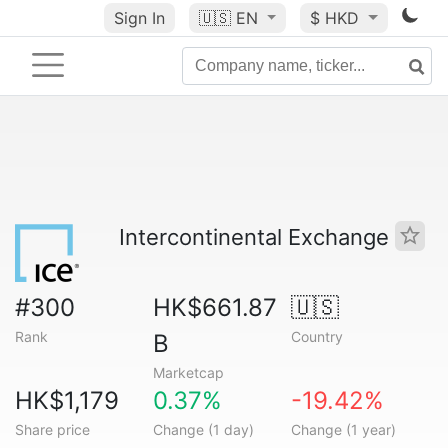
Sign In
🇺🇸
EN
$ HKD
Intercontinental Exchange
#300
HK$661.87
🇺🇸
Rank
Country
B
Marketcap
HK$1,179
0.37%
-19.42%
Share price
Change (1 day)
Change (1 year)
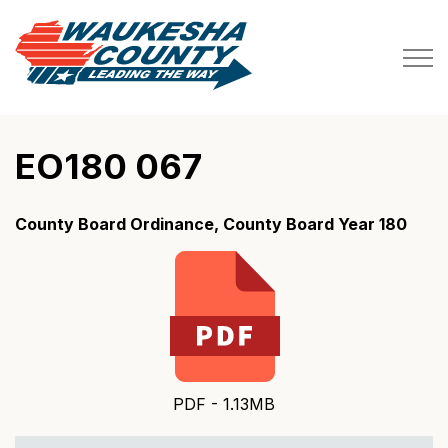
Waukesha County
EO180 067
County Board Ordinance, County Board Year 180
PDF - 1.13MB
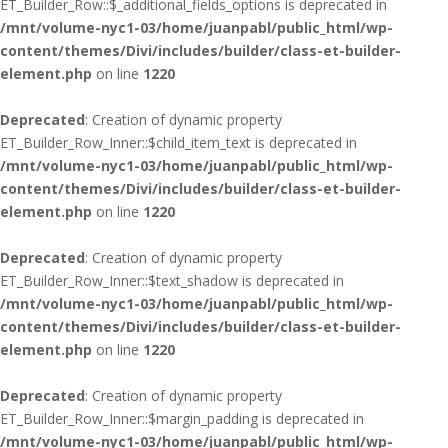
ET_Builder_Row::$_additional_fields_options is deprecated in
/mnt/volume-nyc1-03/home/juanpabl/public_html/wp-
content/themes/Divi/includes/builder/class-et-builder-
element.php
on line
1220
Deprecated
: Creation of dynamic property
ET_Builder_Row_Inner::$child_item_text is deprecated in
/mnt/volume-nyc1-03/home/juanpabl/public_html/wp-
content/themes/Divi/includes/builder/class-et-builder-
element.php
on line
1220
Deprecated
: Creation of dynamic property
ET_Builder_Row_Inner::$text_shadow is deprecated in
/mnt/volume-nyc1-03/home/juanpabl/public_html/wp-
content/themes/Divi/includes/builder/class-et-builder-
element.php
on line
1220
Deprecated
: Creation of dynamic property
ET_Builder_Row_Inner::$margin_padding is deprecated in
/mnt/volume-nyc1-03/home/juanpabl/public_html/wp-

---

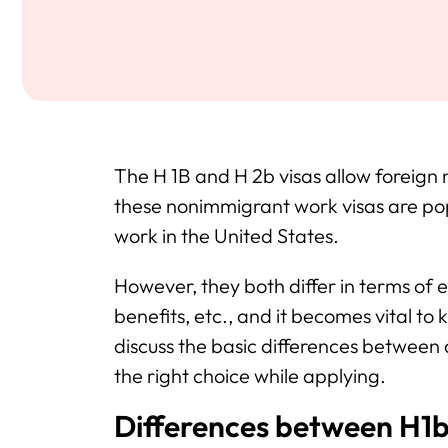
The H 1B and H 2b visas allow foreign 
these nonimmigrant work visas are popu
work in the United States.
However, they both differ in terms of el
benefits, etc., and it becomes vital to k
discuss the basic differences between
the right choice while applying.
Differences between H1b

• [Aim of the exercise]: From the material above, copy every line that has the word "County" in it.

• [Written solution]:
Waukesha County
County Board Ordinance, County Board Year 180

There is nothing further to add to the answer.